Anspruch auf Unterlassung von Ziegenhaltung auf Nachbargrundstück

Aktenzeichen  5 U 363/20

Datum:
16.11.2021
Rechtsgebiet:
Fundstelle:
BeckRS – 2021, 44008
Gerichtsart:
OLG
Gerichtsort:
Bamberg
Rechtsweg:
Ordentliche Gerichtsbarkeit
Normen:
BGB § 906 Abs. 1, Abs. 2, § 1004 Abs. 1

 

Leitsatz

1. Die Beeinträchtigung des Eigentums an einem Grundstück ist dadurch möglich, dass diesem Grundstück unwägbare Stoffe, wie zB Gerüche zugeführt werden (vgl. BGH BeckRS 2001, 5918). (Rn. 17) (redaktioneller Leitsatz)
2. Die Klägerin ist nicht gem. § 1004 Abs. 2 BGB, § 906 Abs. 1 BGB verpflichtet, die Einwirkung auf ihr Eigentum durch die Beklagten zu dulden, da die Geruchsbeeinträchtigungen durch die Ziegenhaltung wesentlich sind. (Rn. 22 – 30) (redaktioneller Leitsatz)
3. Die Beklagten als Einwirkende auf das Grundeigentum der Klägerin müssen die Unverhinderbarkeit der wesentlichen, ortsüblichen Beeinträchtigung durch zumutbare Maßnahmen darlegen und beweisen. (Rn. 33) (redaktioneller Leitsatz)

Verfahrensgang

21 O 296/19 2020-09-10 Endurteil LGBAYREUTH LG Bayreuth

Tenor

1. Die Berufung der Beklagten gegen das Endurteil des Landgerichts Bayreuth vom 10.09.2020, Az. 21 O 296/19, wird mit der Maßgabe zurückgewiesen, dass dessen Ziffer IV. dahingehend abgeändert wird, dass die Kosten des Rechtsstreits in der 1. Instanz gegeneinander aufgehoben werden.
2. Die Beklagten haben als Gesamtschuldner die Kosten des Berufungsverfahrens zu tragen.
3. Dieses Urteil und das in Ziffer 1 genannte Urteil des Landgerichts Bayreuth sind ohne Sicherheitsleistung vorläufig vollstreckbar.
4. Die Revision gegen dieses Urteil wird nicht zugelassen.

Gründe

A.
Von der Darstellung des Tatbestandes wird gemäß § 540 Abs. 2, § 313 a Abs. 1 ZPO abgesehen, da weder die Revision gegen das Urteil zulässig ist, noch dagegen gemäß § 544 Abs. 2 ZPO die Nichtzulassungsbeschwerde erhoben werden kann.
B.
Die zulässige Berufung der Beklagten hat nur in einem ganz geringen Umfang, soweit die Kostenentscheidung der ersten Instanz abzuändern ist, Erfolg.
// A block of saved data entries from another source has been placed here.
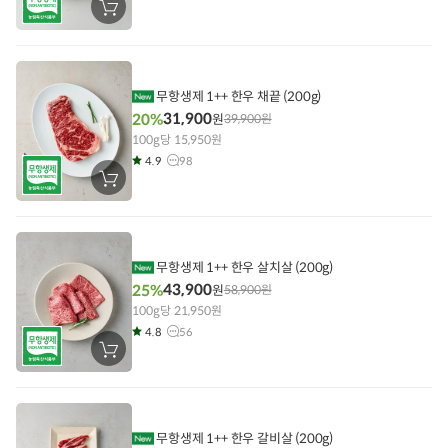
장
바
구
니
에
담
기
무항생제 1++ 한우 채끝 (200g)
31,900
20%
원
39,900
원
100g당 15,950원
4.9
98
장
바
구
니
에
담
기
무항생제 1++ 한우 살치살 (200g)
43,900
25%
원
58,900
원
100g당 21,950원
4.8
56
장
바
구
니
에
담
기
무항생제 1++ 한우 갈비살 (200g)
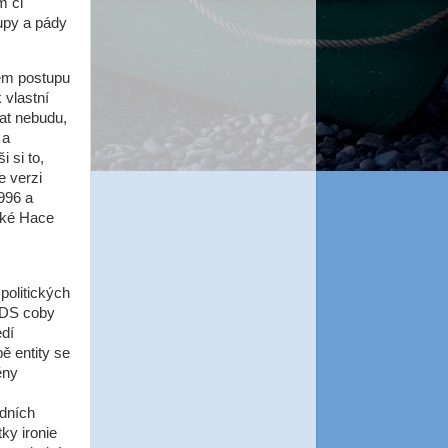
m či
upy a pády
ném postupu
 vlastní
at nebudu,
 a
 si to,
e verzi
1996 a
ské Hace
politických
ODS coby
edí
ě entity se
ěny
edních
tky ironie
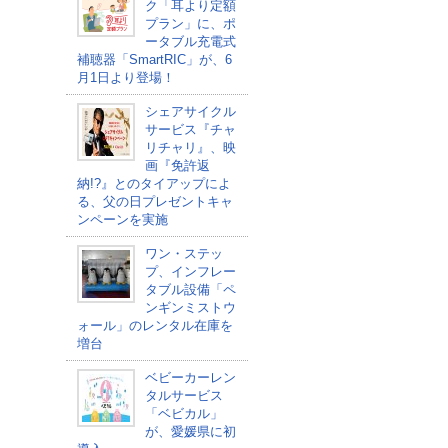
ク「耳より定額
プラン」に、ポ
ータブル充電式
補聴器「SmartRIC」が、6
月1日より登場！
シェアサイクル
サービス『チャ
リチャリ』、映
画『免許返
納!?』とのタイアップによ
る、父の日プレゼントキャ
ンペーンを実施
ワン・ステッ
プ、インフレー
タブル設備「ペ
ンギンミストウ
ォール」のレンタル在庫を
増台
ベビーカーレン
タルサービス
「ベビカル」
が、愛媛県に初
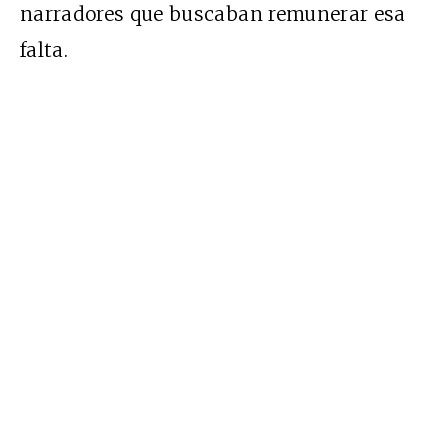
narradores que buscaban remunerar esa
falta.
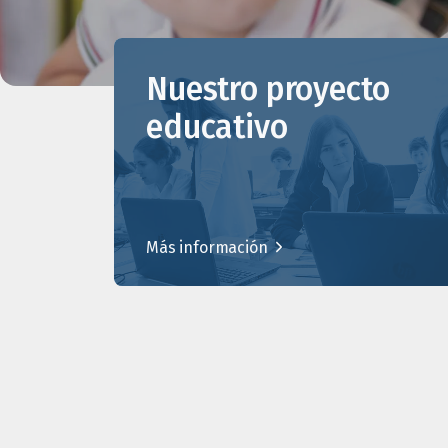
Nuestro proyecto
educativo
Más información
Ansonsten ist sie unbegründet.
I.
Die Klage ist zulässig.
1. Die Ansicht der Beklagten, dass das Rechtsschutzbedürfnis der Klägerin im Hinblick auf den geltend gemachten Unterlassungsanspruch fehle, da nunmehr ein Baugenehmigungsbescheid des Landratsamtes vom 08.10.2021 mit darin enthaltenen Auflagen bzw. Regelungen im Hinblick auf die Haltung der Tiere, auch des Ziegenbocks, vorliege, trifft nicht zu.
Rechtsschutzbedürfnis bedeutet ein berechtigtes Interesse der Klägerin daran, zur Erreichung des begehrten Rechtsschutzes ein Zivilgericht in Anspruch zu nehmen (vgl. BGH NJW-RR 89, 263). Die Klägerin behauptet, dass die Beklagten durch die Haltung der Ziegen, insbesondere des Ziegenbocks, verantwortlich dafür sind, dass von deren Grundstück unzumutbare Gerüche auf ihr Grundeigentum gelangten und sie hierdurch in ihren Rechten auf eine uneingeschränkte Nutzung ihres Grundstückes verletzt werde. Durch den ergangenen Bescheid des Landratsamtes wird eine Beeinträchtigung der geltend gemachten Rechte der Klägerin nicht ausgeschlossen. Zum einen ist nicht gesichert, dass die Beklagten der Klägerin gegenüber die zu deren Gunsten erfolgten Anordnungen in dem Bescheid überhaupt einhalten und es steht auch nicht fest, dass die getroffenen Anordnungen ausreichen, um die behauptete Beeinträchtigung zu vermeiden. Zum anderen kann der Bescheid die behaupteten zivilrechtlichen Ansprüche der Klägerin, soweit diese über die verwaltungsrechtlichen Anordnungen hinausgehen können, nicht ausschließen.
Das Rechtschutzbedürfnis der Klägerin besteht daher weiterhin.
2. Der Klageantrag selbst ist ausreichend bestimmt im Sinne des § 253 Abs. 2 Nr. 2 ZPO.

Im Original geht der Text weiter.